*** Opening of Records shown ***

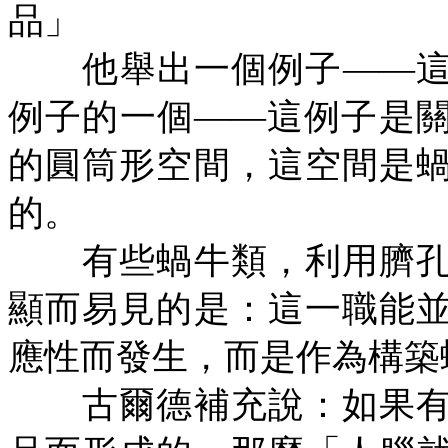
品」
他舉出一個例子——這
例子的一個——這例子是
的圓筒形空間，這空間是
的。
有些蝸牛類，利用臍孔
顯而易見的是：這一職能
應性而發生，而是作為構築
古爾德補充說：如果有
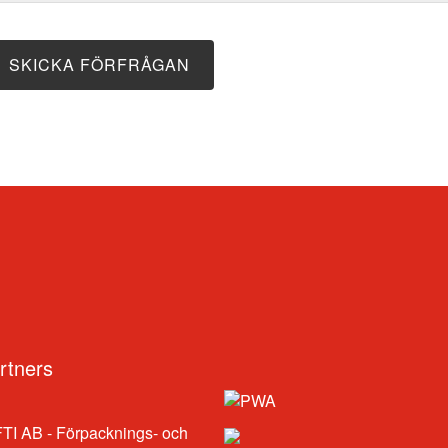
SKICKA FÖRFRÅGAN
P
rtners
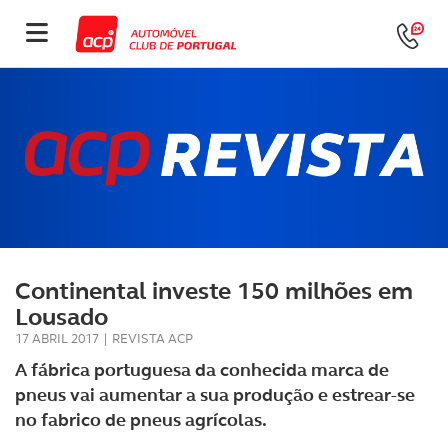
Continental investe 150 milhões em
Lousado
17 ABRIL 2017
|
REVISTA ACP
A fábrica portuguesa da conhecida marca de
pneus vai aumentar a sua produção e estrear-se
no fabrico de pneus agrícolas.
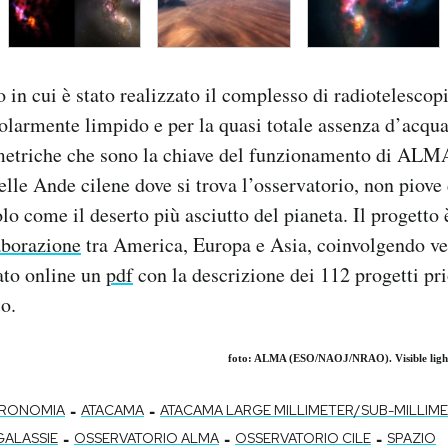
 in cui è stato realizzato il complesso di radiotelescopi
icolarmente limpido e per la quasi totale assenza d’acqu
metriche che sono la chiave del funzionamento di ALM
elle Ande cilene dove si trova l’osservatorio, non piove 
lo come il deserto più asciutto del pianeta. Il progetto 
aborazione
tra America, Europa e Asia, coinvolgendo ven
ato online un
pdf
con la descrizione dei 112 progetti prio
o.
foto: ALMA (ESO/NAOJ/NRAO). Visible light
-
-
RONOMIA
ATACAMA
ATACAMA LARGE MILLIMETER/SUB-MILLIME
-
-
-
GALASSIE
OSSERVATORIO ALMA
OSSERVATORIO CILE
SPAZIO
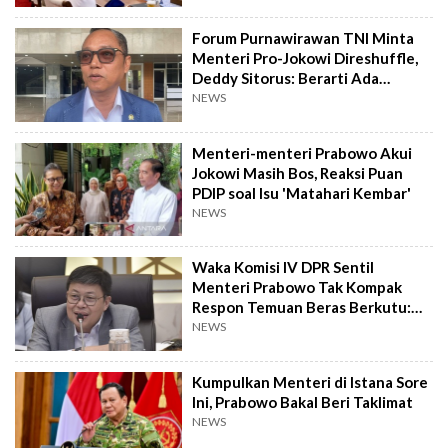
Forum Purnawirawan TNI Minta
Menteri Pro-Jokowi Direshuffle,
Deddy Sitorus: Berarti Ada
Masalah
NEWS
Menteri-menteri Prabowo Akui
Jokowi Masih Bos, Reaksi Puan
PDIP soal Isu 'Matahari Kembar'
NEWS
Waka Komisi IV DPR Sentil
Menteri Prabowo Tak Kompak
Respon Temuan Beras Berkutu:
Koordinasi Mahal!
NEWS
Kumpulkan Menteri di Istana Sore
Ini, Prabowo Bakal Beri Taklimat
NEWS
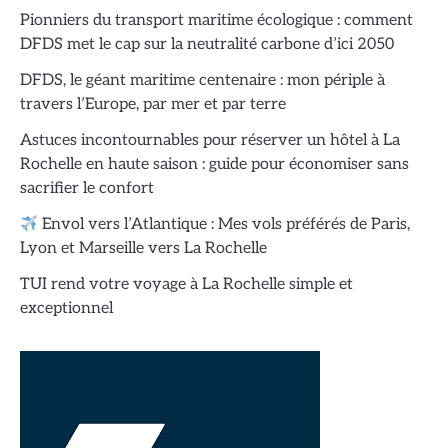
Pionniers du transport maritime écologique : comment
DFDS met le cap sur la neutralité carbone d’ici 2050
DFDS, le géant maritime centenaire : mon périple à
travers l’Europe, par mer et par terre
Astuces incontournables pour réserver un hôtel à La
Rochelle en haute saison : guide pour économiser sans
sacrifier le confort
Envol vers l’Atlantique : Mes vols préférés de Paris,
Lyon et Marseille vers La Rochelle
TUI rend votre voyage à La Rochelle simple et
exceptionnel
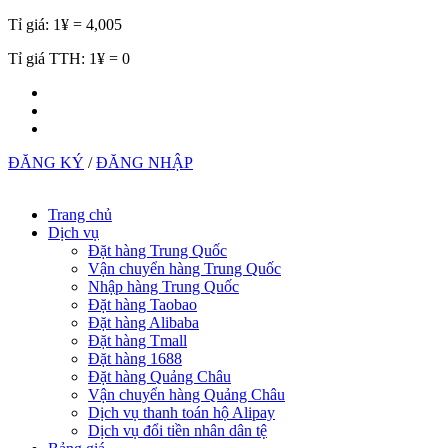
Tỉ giá:
1¥ = 4,005
Tỉ giá TTH:
1¥ = 0
ĐĂNG KÝ
/
ĐĂNG NHẬP
Trang chủ
Dịch vụ
Đặt hàng Trung Quốc
Vận chuyển hàng Trung Quốc
Nhập hàng Trung Quốc
Đặt hàng Taobao
Đặt hàng Alibaba
Đặt hàng Tmall
Đặt hàng 1688
Đặt hàng Quảng Châu
Vận chuyển hàng Quảng Châu
Dịch vụ thanh toán hộ Alipay
Dịch vụ đổi tiền nhân dân tệ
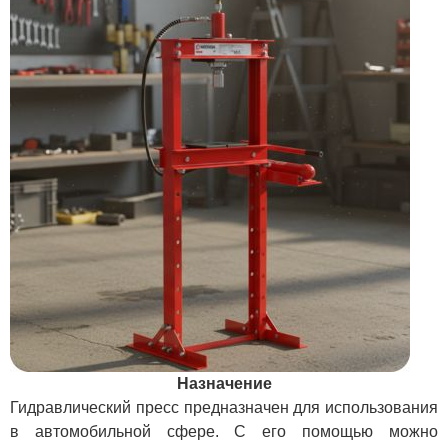
Назначение
Гидравлический пресс предназначен для использования
в автомобильной сфере. С его помощью можно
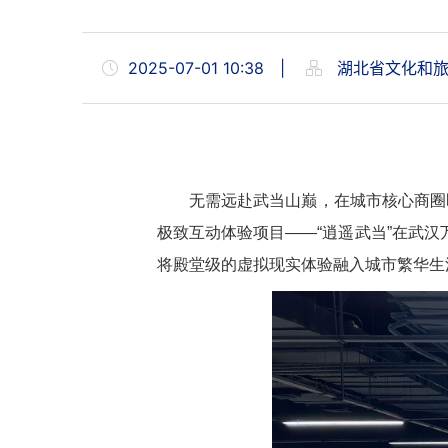
2025-07-01 10:38
|
湖北省文化和旅
无需远赴武当山巅，在城市核心商圈
极致互动体验项目——“逍遥武当”在武
将殿堂级的虚拟现实体验融入城市繁华生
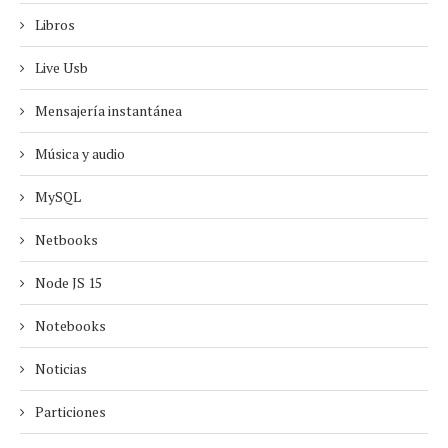
Libros
Live Usb
Mensajería instantánea
Música y audio
MySQL
Netbooks
Node JS 15
Notebooks
Noticias
Particiones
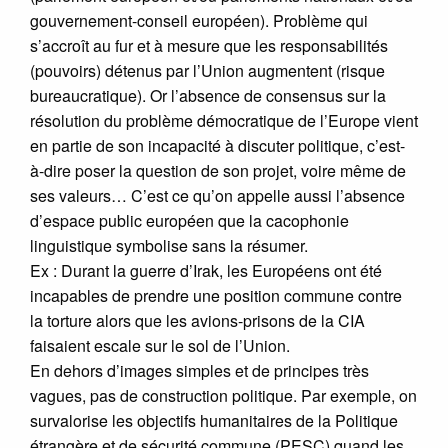
gouvernement-conseil européen). Problème qui
s’accroît au fur et à mesure que les responsabilités
(pouvoirs) détenus par l’Union augmentent (risque
bureaucratique). Or l’absence de consensus sur la
résolution du problème démocratique de l’Europe vient
en partie de son incapacité à discuter politique, c’est-
à-dire poser la question de son projet, voire même de
ses valeurs… C’est ce qu’on appelle aussi l’absence
d’espace public européen que la cacophonie
linguistique symbolise sans la résumer.
Ex : Durant la guerre d’Irak, les Européens ont été
incapables de prendre une position commune contre
la torture alors que les avions-prisons de la CIA
faisaient escale sur le sol de l’Union.
En dehors d’images simples et de principes très
vagues, pas de construction politique. Par exemple, on
survalorise les objectifs humanitaires de la Politique
étrangère et de sécurité commune (PESC) quand les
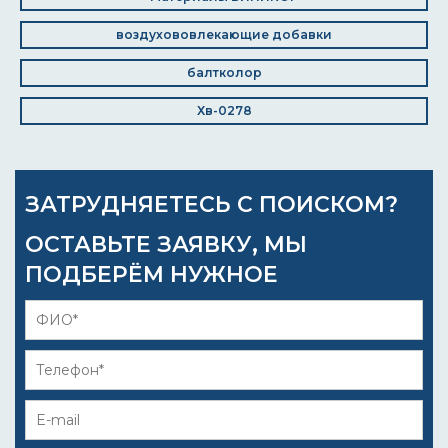
воздухововлекающие добавки
балтколор
Хв-0278
ЗАТРУДНЯЕТЕСЬ С ПОИСКОМ?
ОСТАВЬТЕ ЗАЯВКУ, МЫ
ПОДБЕРЁМ НУЖНОЕ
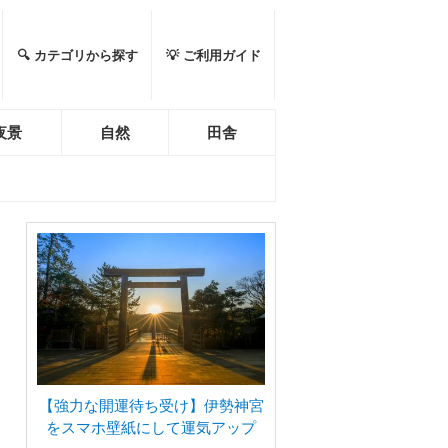
🔍 カテゴリから探す
💡 ご利用ガイド
夜景
自然
田舎
【強力な開運待ち受け】伊勢神宮
をスマホ壁紙にして運気アップ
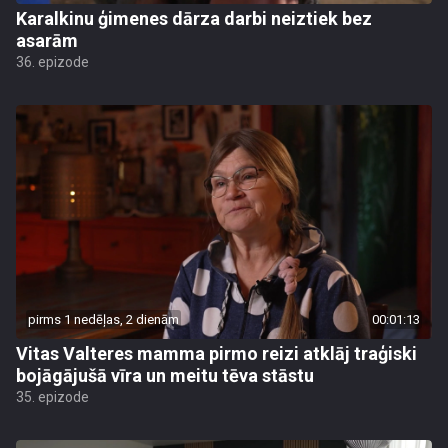
Karalkinu ģimenes dārza darbi neiztiek bez
asarām
36. epizode
pirms 1 nedēļas, 2 dienām
00:01:13
Vitas Valteres mamma pirmo reizi atklāj traģiski
bojāgājušā vīra un meitu tēva stāstu
35. epizode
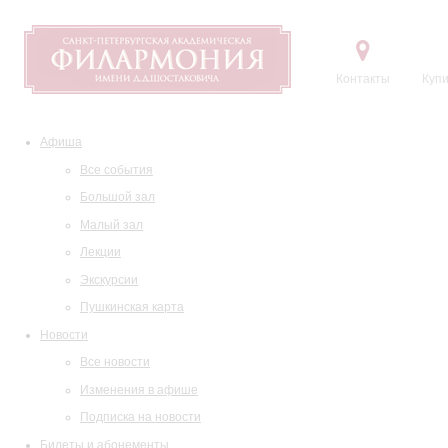
Контакты
Купи
Афиша
Все события
Большой зал
Малый зал
Лекции
Экскурсии
Пушкинская карта
Новости
Все новости
Изменения в афише
Подписка на новости
Билеты и абонементы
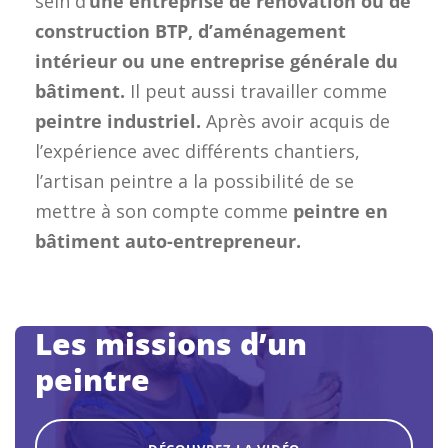
sein d’
une entreprise de rénovation ou de
construction BTP, d’aménagement
intérieur ou une entreprise générale du
bâtiment.
Il peut aussi travailler comme
peintre industriel.
Après avoir acquis de
l’expérience avec différents chantiers,
l’artisan peintre a la possibilité de se
mettre à son compte comme
peintre en
bâtiment auto-entrepreneur.
Les missions d’un
peintre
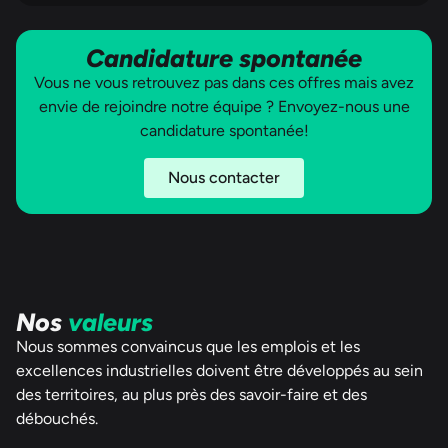
Candidature spontanée
Vous ne vous retrouvez pas dans ces offres mais avez
envie de rejoindre notre équipe ? Envoyez-nous une
candidature spontanée!
Nous contacter
Nos
valeurs
Nous sommes convaincus que les emplois et les
excellences industrielles doivent être développés au sein
des territoires, au plus près des savoir-faire et des
débouchés.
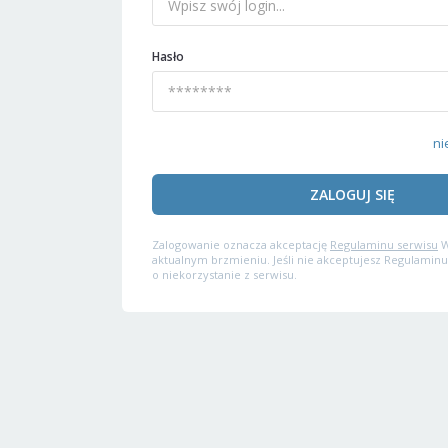
Hasło
ni
ZALOGUJ SIĘ
Zalogowanie oznacza akceptację
Regulaminu serwisu
W
aktualnym brzmieniu. Jeśli nie akceptujesz Regulaminu
o niekorzystanie z serwisu.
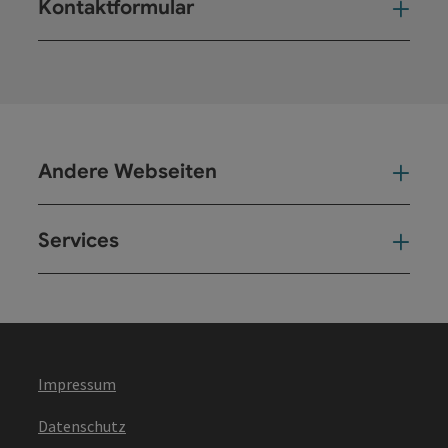
Kontaktformular
Kont
Andere Webseiten
And
Services
Ser
Impressum
Datenschutz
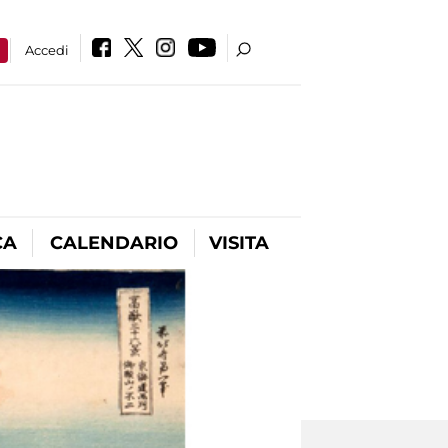
a
Accedi
CA
CALENDARIO
VISITA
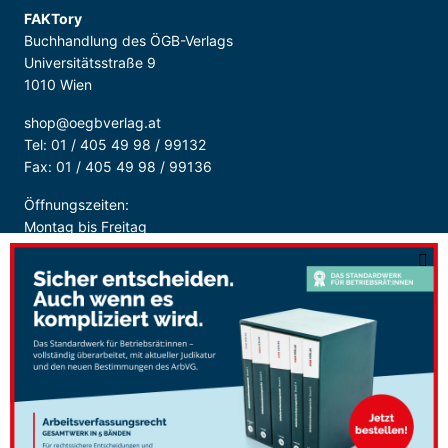
FAKTory
Buchhandlung des ÖGB-Verlags
Universitätsstraße 9
1010 Wien
shop@oegbverlag.at
Tel: 01 / 405 49 98 / 99132
Fax: 01 / 405 49 98 / 99136
Öffnungszeiten:
Montag bis Freitag
9:00 - 18:00 Uhr
durchgehend
Sicher Bezahlen:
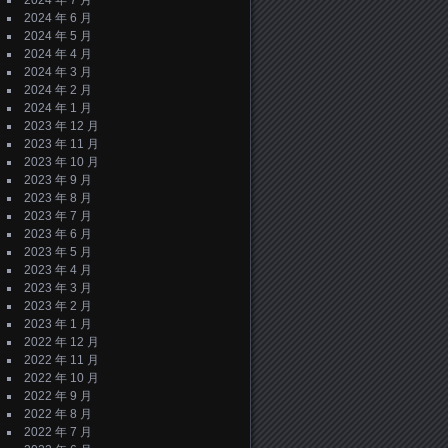
2024 年 7 月
2024 年 6 月
2024 年 5 月
2024 年 4 月
2024 年 3 月
2024 年 2 月
2024 年 1 月
2023 年 12 月
2023 年 11 月
2023 年 10 月
2023 年 9 月
2023 年 8 月
2023 年 7 月
2023 年 6 月
2023 年 5 月
2023 年 4 月
2023 年 3 月
2023 年 2 月
2023 年 1 月
2022 年 12 月
2022 年 11 月
2022 年 10 月
2022 年 9 月
2022 年 8 月
2022 年 7 月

*** Close of Records shown ***

→ What you will do
Take every line from the records above that has the word "pour" and copy it.

→ Answer below
Astuces incontournables pour réserver un hôtel à La
Rochelle en haute saison : guide pour économiser sans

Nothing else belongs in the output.